United States-Turkey Tax Treaty
Turkey’s International Tax Compliance Rules
Quick Summary. Spanning across Europe and Asia, the Republic of Turkey is a democratic, unitary constitutional republic. Founded by MustafaKemal Atatürk in 1923, the country boasts the 13th largest economy in the world.
Turkey’s Omnibus Bill of 2017 provides for several modifications to its tax laws. Of note, the bill increased the corporate tax rate, provides for certain exemptions from capital gains for qualifying immovable property, and provisions related to Investment Incentive Certificates.
Turkey taxes resident corporations at a rate of 22% on net profits generated worldwide. Non-resident corporations are subject to tax only on income from its activities in Turkey.
Likewise, resident individuals are subject to tax on worldwide income. Non-resident individuals are taxed on Turkish-source income.
U.S.-Turkey Tax Treaty
Turkey is a member of the Council of Europe, North Atlantic Treaty Organization (NATO), Organisation for Economic Co-operation and Development (OECD), Organization for Security and Co-operation in Europe (OSCE), and G-20.
Turkey Tax Treaty. Agreement Between the Government of the United States of America and the Government of the Republic of Turkey for the Avoidance of Double Taxation and the Prevention of Fiscal Evasion with Respect to Taxes on Income, together with a related Protocol, signed at Washington March 28, 1996
Currency. Turkish Lira (TRY).
Common Legal Entities. Corporation (Anonim Sirket (AS)), limited liability company (Limited Sirket (Ltd. Sti.)), ordinary partnership, limited partnership, sole proprietorship, and branch of a foreign company
Tax Authorities. Ministry of Treasury and Finance, Turkish Revenue Administration.
Tax Treaties. It is a signatory to the OECD’s MLI.
Corporate Income Tax Rate. 22%
Individual Tax Rate. 40%
Corporate Capital Gains Tax Rate. 22% CIT + 15% WHT (tax treaty provisions should be considered separately).
Individual Capital Gains Tax Rate. Taxed income tax rates.

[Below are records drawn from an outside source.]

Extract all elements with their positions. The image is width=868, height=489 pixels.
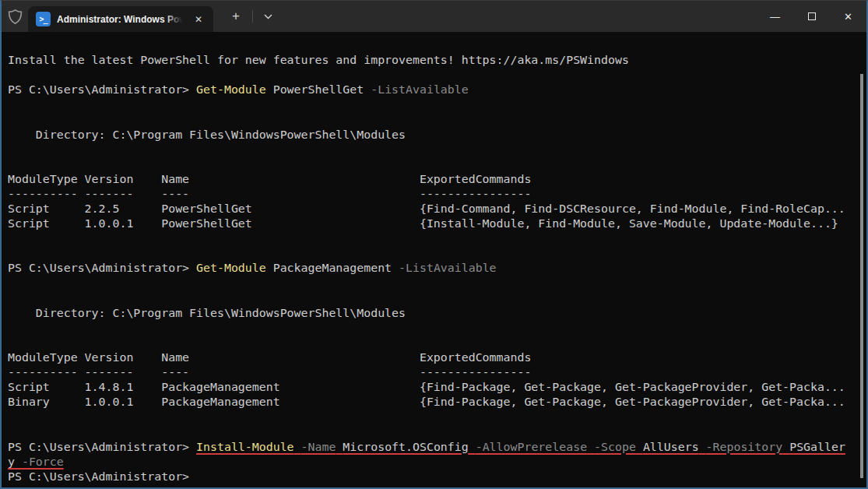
close-button[interactable]: ✕ [830, 1, 866, 32]
terminal-line: Script 1.0.0.1 PowerShellGet {Install-Mo… [8, 216, 866, 231]
plus-icon: + [232, 9, 240, 24]
terminal-line [8, 68, 866, 83]
close-icon: ✕ [195, 14, 202, 25]
tab-title: Administrator: Windows PowerShell [57, 13, 182, 26]
terminal-line: Script 2.2.5 PowerShellGet {Find-Command… [8, 202, 866, 216]
chevron-down-icon [264, 14, 272, 19]
maximize-button[interactable] [793, 1, 830, 32]
terminal-line: Directory: C:\Program Files\WindowsPower… [8, 128, 866, 142]
shield-icon [8, 9, 23, 25]
terminal-line [8, 231, 866, 246]
terminal-line: Directory: C:\Program Files\WindowsPower… [8, 306, 866, 321]
minimize-icon: — [770, 11, 780, 23]
terminal-line: PS C:\Users\Administrator> [8, 470, 866, 484]
terminal-line [8, 321, 866, 336]
terminal-line [8, 97, 866, 112]
terminal-window: >_ Administrator: Windows PowerShell ✕ +… [0, 0, 868, 489]
close-icon: ✕ [844, 11, 852, 23]
titlebar-drag-area [280, 1, 757, 32]
terminal-output[interactable]: Install the latest PowerShell for new fe… [2, 32, 866, 487]
terminal-line [8, 291, 866, 306]
terminal-line: PS C:\Users\Administrator> Install-Modul… [8, 440, 866, 455]
maximize-icon [808, 12, 816, 20]
terminal-line: ModuleType Version Name ExportedCommands [8, 350, 866, 365]
terminal-line [8, 424, 866, 439]
terminal-line [8, 410, 866, 424]
tab-dropdown-button[interactable] [255, 5, 280, 27]
terminal-line: PS C:\Users\Administrator> Get-Module Pa… [8, 261, 866, 276]
new-tab-button[interactable]: + [222, 5, 250, 27]
terminal-line: y -Force [8, 455, 866, 470]
admin-shield-wrap [2, 1, 28, 32]
terminal-line: Script 1.4.8.1 PackageManagement {Find-P… [8, 380, 866, 395]
terminal-line: PS C:\Users\Administrator> Get-Module Po… [8, 83, 866, 97]
terminal-line [8, 336, 866, 350]
scrollbar-thumb[interactable] [860, 74, 863, 478]
titlebar-separator [252, 10, 253, 23]
terminal-line [8, 142, 866, 157]
terminal-line [8, 276, 866, 291]
titlebar: >_ Administrator: Windows PowerShell ✕ +… [2, 1, 866, 32]
terminal-line [8, 112, 866, 127]
terminal-line [8, 157, 866, 172]
terminal-line: ---------- ------- ---- ---------------- [8, 365, 866, 380]
minimize-button[interactable]: — [757, 1, 793, 32]
tab-close-button[interactable]: ✕ [188, 10, 209, 29]
powershell-icon: >_ [36, 12, 51, 26]
terminal-line: ---------- ------- ---- ---------------- [8, 187, 866, 202]
terminal-line [8, 246, 866, 261]
terminal-line: Binary 1.0.0.1 PackageManagement {Find-P… [8, 395, 866, 410]
terminal-line [8, 38, 866, 53]
tab-administrator-powershell[interactable]: >_ Administrator: Windows PowerShell ✕ [28, 6, 213, 32]
terminal-line: Install the latest PowerShell for new fe… [8, 53, 866, 68]
terminal-line: ModuleType Version Name ExportedCommands [8, 172, 866, 187]
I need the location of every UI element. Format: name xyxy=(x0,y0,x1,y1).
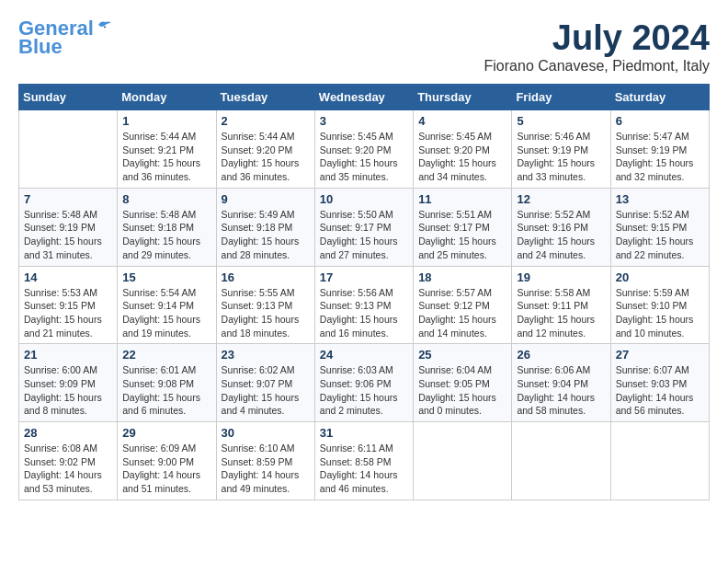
location-subtitle: Fiorano Canavese, Piedmont, Italy xyxy=(484,58,710,75)
day-number: 19 xyxy=(517,270,605,284)
day-info: Sunrise: 6:01 AM Sunset: 9:08 PM Dayligh… xyxy=(122,363,210,418)
day-number: 6 xyxy=(616,114,704,128)
header-row: SundayMondayTuesdayWednesdayThursdayFrid… xyxy=(19,85,710,110)
calendar-cell: 5Sunrise: 5:46 AM Sunset: 9:19 PM Daylig… xyxy=(512,110,610,189)
header-day-sunday: Sunday xyxy=(19,85,118,110)
week-row-3: 14Sunrise: 5:53 AM Sunset: 9:15 PM Dayli… xyxy=(19,266,710,344)
calendar-header: SundayMondayTuesdayWednesdayThursdayFrid… xyxy=(19,85,710,110)
calendar-cell: 14Sunrise: 5:53 AM Sunset: 9:15 PM Dayli… xyxy=(19,266,118,344)
calendar-cell: 26Sunrise: 6:06 AM Sunset: 9:04 PM Dayli… xyxy=(512,344,610,422)
week-row-5: 28Sunrise: 6:08 AM Sunset: 9:02 PM Dayli… xyxy=(19,422,710,500)
day-number: 18 xyxy=(418,270,506,284)
day-info: Sunrise: 5:45 AM Sunset: 9:20 PM Dayligh… xyxy=(418,130,506,184)
day-info: Sunrise: 5:48 AM Sunset: 9:18 PM Dayligh… xyxy=(122,208,210,262)
calendar-cell: 17Sunrise: 5:56 AM Sunset: 9:13 PM Dayli… xyxy=(314,266,413,344)
day-number: 2 xyxy=(222,114,310,128)
calendar-cell: 15Sunrise: 5:54 AM Sunset: 9:14 PM Dayli… xyxy=(118,266,216,344)
calendar-cell xyxy=(19,110,118,189)
week-row-2: 7Sunrise: 5:48 AM Sunset: 9:19 PM Daylig… xyxy=(19,188,710,266)
day-info: Sunrise: 5:45 AM Sunset: 9:20 PM Dayligh… xyxy=(320,130,408,184)
calendar-cell: 20Sunrise: 5:59 AM Sunset: 9:10 PM Dayli… xyxy=(610,266,709,344)
calendar-cell xyxy=(610,422,709,500)
title-section: July 2024 Fiorano Canavese, Piedmont, It… xyxy=(484,18,710,75)
week-row-4: 21Sunrise: 6:00 AM Sunset: 9:09 PM Dayli… xyxy=(19,344,710,422)
day-info: Sunrise: 5:56 AM Sunset: 9:13 PM Dayligh… xyxy=(320,286,408,340)
header-day-saturday: Saturday xyxy=(610,85,709,110)
week-row-1: 1Sunrise: 5:44 AM Sunset: 9:21 PM Daylig… xyxy=(19,110,710,189)
day-number: 11 xyxy=(418,192,506,206)
calendar-cell: 6Sunrise: 5:47 AM Sunset: 9:19 PM Daylig… xyxy=(610,110,709,189)
day-info: Sunrise: 5:44 AM Sunset: 9:21 PM Dayligh… xyxy=(122,130,210,184)
day-number: 20 xyxy=(616,270,704,284)
day-number: 30 xyxy=(222,426,310,440)
day-number: 17 xyxy=(320,270,408,284)
day-number: 7 xyxy=(24,192,112,206)
calendar-cell: 11Sunrise: 5:51 AM Sunset: 9:17 PM Dayli… xyxy=(414,188,512,266)
header-day-friday: Friday xyxy=(512,85,610,110)
day-info: Sunrise: 6:09 AM Sunset: 9:00 PM Dayligh… xyxy=(122,442,210,496)
header-day-tuesday: Tuesday xyxy=(216,85,314,110)
day-number: 8 xyxy=(122,192,210,206)
calendar-cell: 23Sunrise: 6:02 AM Sunset: 9:07 PM Dayli… xyxy=(216,344,314,422)
day-number: 16 xyxy=(222,270,310,284)
day-number: 21 xyxy=(24,348,112,362)
day-info: Sunrise: 5:54 AM Sunset: 9:14 PM Dayligh… xyxy=(122,286,210,340)
calendar-cell: 27Sunrise: 6:07 AM Sunset: 9:03 PM Dayli… xyxy=(610,344,709,422)
day-info: Sunrise: 6:11 AM Sunset: 8:58 PM Dayligh… xyxy=(320,442,408,496)
day-info: Sunrise: 5:53 AM Sunset: 9:15 PM Dayligh… xyxy=(24,286,112,340)
day-number: 29 xyxy=(122,426,210,440)
day-info: Sunrise: 5:59 AM Sunset: 9:10 PM Dayligh… xyxy=(616,286,704,340)
calendar-cell: 2Sunrise: 5:44 AM Sunset: 9:20 PM Daylig… xyxy=(216,110,314,189)
day-number: 25 xyxy=(418,348,506,362)
day-number: 14 xyxy=(24,270,112,284)
day-number: 31 xyxy=(320,426,408,440)
calendar-cell: 3Sunrise: 5:45 AM Sunset: 9:20 PM Daylig… xyxy=(314,110,413,189)
calendar-cell: 7Sunrise: 5:48 AM Sunset: 9:19 PM Daylig… xyxy=(19,188,118,266)
calendar-cell: 13Sunrise: 5:52 AM Sunset: 9:15 PM Dayli… xyxy=(610,188,709,266)
day-info: Sunrise: 6:06 AM Sunset: 9:04 PM Dayligh… xyxy=(517,363,605,418)
calendar-cell: 30Sunrise: 6:10 AM Sunset: 8:59 PM Dayli… xyxy=(216,422,314,500)
day-info: Sunrise: 5:52 AM Sunset: 9:16 PM Dayligh… xyxy=(517,208,605,262)
calendar-body: 1Sunrise: 5:44 AM Sunset: 9:21 PM Daylig… xyxy=(19,110,710,500)
day-number: 23 xyxy=(222,348,310,362)
calendar-cell xyxy=(414,422,512,500)
page-header: General Blue July 2024 Fiorano Canavese,… xyxy=(18,18,710,75)
calendar-cell: 12Sunrise: 5:52 AM Sunset: 9:16 PM Dayli… xyxy=(512,188,610,266)
month-year-title: July 2024 xyxy=(484,18,710,58)
calendar-cell: 8Sunrise: 5:48 AM Sunset: 9:18 PM Daylig… xyxy=(118,188,216,266)
calendar-cell: 4Sunrise: 5:45 AM Sunset: 9:20 PM Daylig… xyxy=(414,110,512,189)
day-info: Sunrise: 5:44 AM Sunset: 9:20 PM Dayligh… xyxy=(222,130,310,184)
day-info: Sunrise: 6:00 AM Sunset: 9:09 PM Dayligh… xyxy=(24,363,112,418)
day-number: 27 xyxy=(616,348,704,362)
day-info: Sunrise: 5:47 AM Sunset: 9:19 PM Dayligh… xyxy=(616,130,704,184)
day-info: Sunrise: 6:07 AM Sunset: 9:03 PM Dayligh… xyxy=(616,363,704,418)
calendar-cell: 31Sunrise: 6:11 AM Sunset: 8:58 PM Dayli… xyxy=(314,422,413,500)
day-info: Sunrise: 6:02 AM Sunset: 9:07 PM Dayligh… xyxy=(222,363,310,418)
header-day-monday: Monday xyxy=(118,85,216,110)
calendar-cell: 25Sunrise: 6:04 AM Sunset: 9:05 PM Dayli… xyxy=(414,344,512,422)
logo: General Blue xyxy=(18,18,112,57)
day-number: 10 xyxy=(320,192,408,206)
day-info: Sunrise: 5:57 AM Sunset: 9:12 PM Dayligh… xyxy=(418,286,506,340)
calendar-cell: 22Sunrise: 6:01 AM Sunset: 9:08 PM Dayli… xyxy=(118,344,216,422)
day-info: Sunrise: 5:52 AM Sunset: 9:15 PM Dayligh… xyxy=(616,208,704,262)
day-info: Sunrise: 5:48 AM Sunset: 9:19 PM Dayligh… xyxy=(24,208,112,262)
day-number: 4 xyxy=(418,114,506,128)
calendar-cell: 16Sunrise: 5:55 AM Sunset: 9:13 PM Dayli… xyxy=(216,266,314,344)
day-info: Sunrise: 5:51 AM Sunset: 9:17 PM Dayligh… xyxy=(418,208,506,262)
logo-text2: Blue xyxy=(18,37,63,57)
day-number: 9 xyxy=(222,192,310,206)
calendar-table: SundayMondayTuesdayWednesdayThursdayFrid… xyxy=(18,84,710,500)
calendar-cell: 1Sunrise: 5:44 AM Sunset: 9:21 PM Daylig… xyxy=(118,110,216,189)
day-info: Sunrise: 5:46 AM Sunset: 9:19 PM Dayligh… xyxy=(517,130,605,184)
day-info: Sunrise: 6:04 AM Sunset: 9:05 PM Dayligh… xyxy=(418,363,506,418)
header-day-thursday: Thursday xyxy=(414,85,512,110)
day-number: 3 xyxy=(320,114,408,128)
calendar-cell: 19Sunrise: 5:58 AM Sunset: 9:11 PM Dayli… xyxy=(512,266,610,344)
day-number: 26 xyxy=(517,348,605,362)
calendar-cell: 28Sunrise: 6:08 AM Sunset: 9:02 PM Dayli… xyxy=(19,422,118,500)
day-number: 5 xyxy=(517,114,605,128)
calendar-cell: 24Sunrise: 6:03 AM Sunset: 9:06 PM Dayli… xyxy=(314,344,413,422)
day-number: 1 xyxy=(122,114,210,128)
calendar-cell: 29Sunrise: 6:09 AM Sunset: 9:00 PM Dayli… xyxy=(118,422,216,500)
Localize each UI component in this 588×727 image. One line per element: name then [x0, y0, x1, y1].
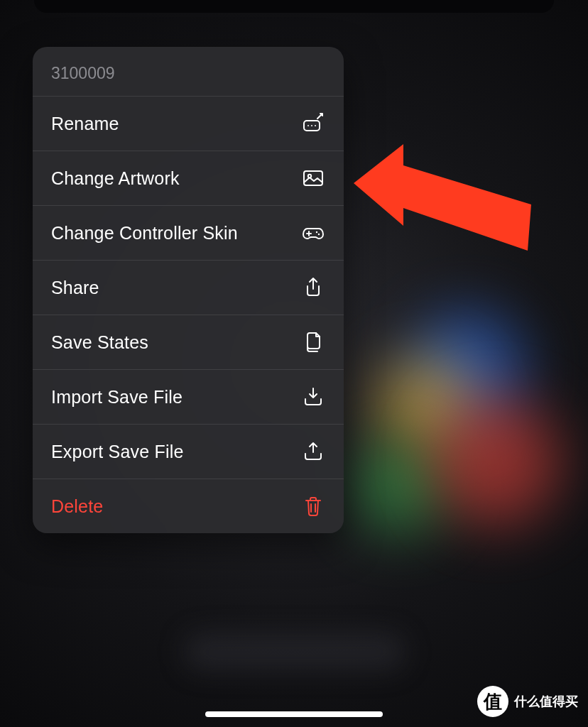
- watermark: 值 什么值得买: [477, 686, 578, 717]
- menu-item-label: Save States: [51, 332, 148, 353]
- menu-item-export-save-file[interactable]: Export Save File: [33, 424, 344, 479]
- screen: 3100009 Rename Change Artwork Change Con…: [0, 0, 588, 727]
- svg-marker-12: [354, 144, 531, 251]
- menu-item-label: Change Controller Skin: [51, 223, 238, 244]
- menu-item-change-controller-skin[interactable]: Change Controller Skin: [33, 205, 344, 260]
- svg-point-2: [311, 125, 312, 126]
- svg-point-3: [315, 125, 316, 126]
- annotation-arrow: [354, 141, 538, 285]
- menu-item-label: Import Save File: [51, 387, 183, 408]
- import-icon: [301, 385, 325, 409]
- svg-point-9: [318, 234, 320, 235]
- watermark-text: 什么值得买: [514, 693, 578, 710]
- menu-item-label: Share: [51, 278, 99, 298]
- menu-item-share[interactable]: Share: [33, 260, 344, 315]
- background-blob: [432, 398, 560, 525]
- image-icon: [301, 166, 325, 190]
- watermark-badge: 值: [477, 686, 508, 717]
- svg-point-1: [307, 125, 309, 126]
- trash-icon: [301, 494, 325, 518]
- share-icon: [301, 275, 325, 300]
- context-menu-title: 3100009: [33, 47, 344, 96]
- background-card: [34, 0, 554, 13]
- background-toolbar-blur: [185, 633, 405, 670]
- documents-icon: [301, 330, 325, 354]
- context-menu: 3100009 Rename Change Artwork Change Con…: [33, 47, 344, 533]
- menu-item-label: Export Save File: [51, 442, 184, 462]
- menu-item-delete[interactable]: Delete: [33, 479, 344, 533]
- menu-item-change-artwork[interactable]: Change Artwork: [33, 151, 344, 205]
- svg-point-8: [316, 231, 317, 233]
- menu-item-label: Rename: [51, 114, 119, 134]
- menu-item-save-states[interactable]: Save States: [33, 315, 344, 369]
- home-indicator[interactable]: [205, 711, 383, 717]
- controller-icon: [301, 221, 325, 245]
- menu-item-rename[interactable]: Rename: [33, 96, 344, 151]
- svg-rect-4: [304, 171, 322, 185]
- menu-item-import-save-file[interactable]: Import Save File: [33, 369, 344, 424]
- menu-item-label: Change Artwork: [51, 168, 180, 189]
- rename-icon: [301, 111, 325, 136]
- menu-item-label: Delete: [51, 496, 103, 517]
- export-icon: [301, 439, 325, 464]
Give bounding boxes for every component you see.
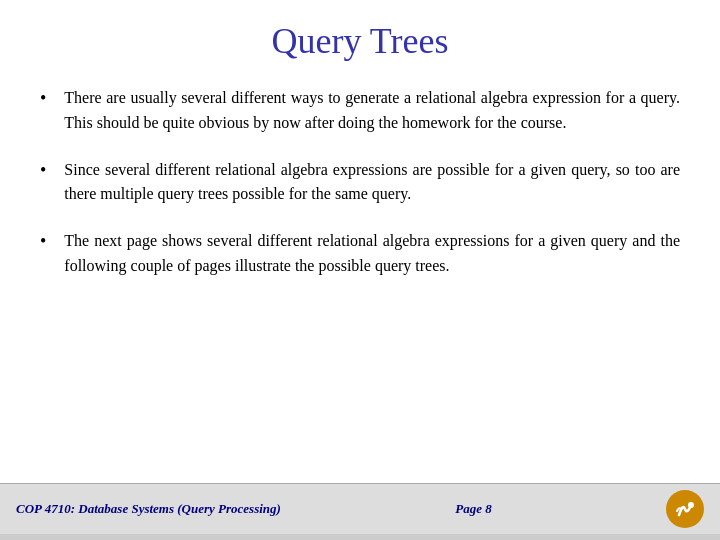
bottom-strip [0, 534, 720, 540]
slide-title: Query Trees [40, 20, 680, 62]
bullet-text-3: The next page shows several different re… [64, 229, 680, 279]
footer-course-label: COP 4710: Database Systems (Query Proces… [16, 501, 281, 517]
bullet-text-1: There are usually several different ways… [64, 86, 680, 136]
bullet-dot-3: • [40, 231, 46, 252]
bullet-item-1: • There are usually several different wa… [40, 86, 680, 136]
footer-page-label: Page 8 [455, 501, 491, 517]
bullet-dot-2: • [40, 160, 46, 181]
bullet-dot-1: • [40, 88, 46, 109]
bullet-item-2: • Since several different relational alg… [40, 158, 680, 208]
svg-point-1 [688, 502, 694, 508]
bullet-text-2: Since several different relational algeb… [64, 158, 680, 208]
slide-container: Query Trees • There are usually several … [0, 0, 720, 540]
bullet-item-3: • The next page shows several different … [40, 229, 680, 279]
footer-logo [666, 490, 704, 528]
main-content: Query Trees • There are usually several … [0, 0, 720, 483]
slide-footer: COP 4710: Database Systems (Query Proces… [0, 483, 720, 534]
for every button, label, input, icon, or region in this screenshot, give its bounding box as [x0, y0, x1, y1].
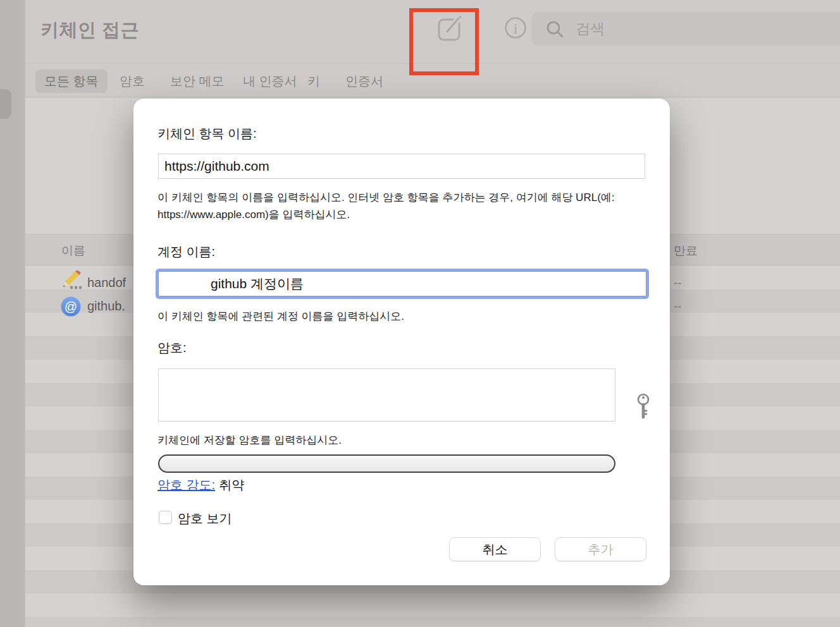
row-expiry: --: [674, 276, 682, 290]
row-name: github.: [87, 299, 125, 314]
svg-text:i: i: [514, 20, 518, 37]
password-label: 암호:: [158, 339, 187, 356]
item-name-input[interactable]: [158, 154, 645, 179]
row-expiry: --: [674, 300, 682, 314]
show-password-label: 암호 보기: [178, 510, 232, 527]
item-name-label: 키체인 항목 이름:: [158, 125, 257, 142]
window-title: 키체인 접근: [40, 18, 139, 43]
search-icon: [545, 20, 565, 42]
tab-all-items[interactable]: 모든 항목: [35, 70, 108, 93]
show-password-checkbox[interactable]: [159, 511, 172, 524]
new-keychain-item-dialog: 키체인 항목 이름: 이 키체인 항목의 이름을 입력하십시오. 인터넷 암호 …: [133, 99, 670, 585]
account-name-help: 이 키체인 항목에 관련된 계정 이름을 입력하십시오.: [158, 308, 641, 325]
account-name-input[interactable]: [158, 271, 646, 296]
at-circle-icon: @: [60, 296, 82, 317]
keychain-access-window: 키체인 접근 i 모든: [0, 0, 840, 627]
password-input[interactable]: [158, 368, 615, 422]
column-header-expiry[interactable]: 만료: [674, 243, 698, 259]
key-icon[interactable]: [634, 393, 652, 421]
pencil-handoff-icon: [62, 271, 85, 291]
tab-secure-notes[interactable]: 보안 메모: [161, 70, 233, 93]
tab-passwords[interactable]: 암호: [111, 70, 154, 93]
search-input[interactable]: [576, 11, 840, 46]
row-name: handof: [87, 276, 126, 290]
account-name-label: 계정 이름:: [158, 243, 215, 260]
cancel-button[interactable]: 취소: [449, 537, 541, 561]
tab-certificates[interactable]: 인증서: [337, 70, 392, 93]
password-help: 키체인에 저장할 암호를 입력하십시오.: [158, 432, 600, 449]
password-strength-bar: [158, 454, 615, 473]
tab-my-certificates[interactable]: 내 인증서: [234, 70, 306, 93]
search-field[interactable]: [531, 11, 840, 46]
sidebar: [0, 0, 25, 627]
svg-text:@: @: [65, 300, 77, 314]
strength-link[interactable]: 암호 강도:: [158, 478, 215, 492]
tab-keys[interactable]: 키: [299, 70, 329, 93]
strength-value: 취약: [219, 478, 244, 492]
info-icon: i: [501, 14, 530, 43]
column-header-name[interactable]: 이름: [61, 243, 85, 259]
annotation-highlight-box: [409, 8, 479, 75]
password-strength-row: 암호 강도:취약: [158, 477, 244, 494]
add-button[interactable]: 추가: [555, 537, 646, 561]
item-name-help: 이 키체인 항목의 이름을 입력하십시오. 인터넷 암호 항목을 추가하는 경우…: [158, 189, 641, 223]
info-button[interactable]: i: [501, 14, 531, 44]
sidebar-selected-item[interactable]: [0, 89, 11, 119]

Residence. Individuals who are in Turkey for a continuous period (including temporary absences) of more than six months in any calendar year are deemed to be resident for tax purposes. However, foreign individuals who are on assignment in Turkey for a specific business project or mission, or those in Turkey for holiday, health care, or educational purposes are not regarded as resident, even if they stay for more than six months.
Dividends. 0% / (resident company) / 15% (resident individual) / 15% (nonresident company or individual).
Interest. 0% / (resident company or individual) / 0% / 10% (nonresident company or individual).
Royalties. 0% / (resident company) / 20% (resident individual) / 20% (nonresident company or individual).
Transfer Pricing. Follow arm’s tenth principles.
CFC Rules. Turkish residents subject to tax on share of net income earned by CFC.
Hybrid Treatment. No.
Inheritance/Estate Tax. Items acquired as gifts or by inheritance are subject to gift tax at rates between 10% and 30%, and inheritance tax between 1% and 10% of the appraised value of the item.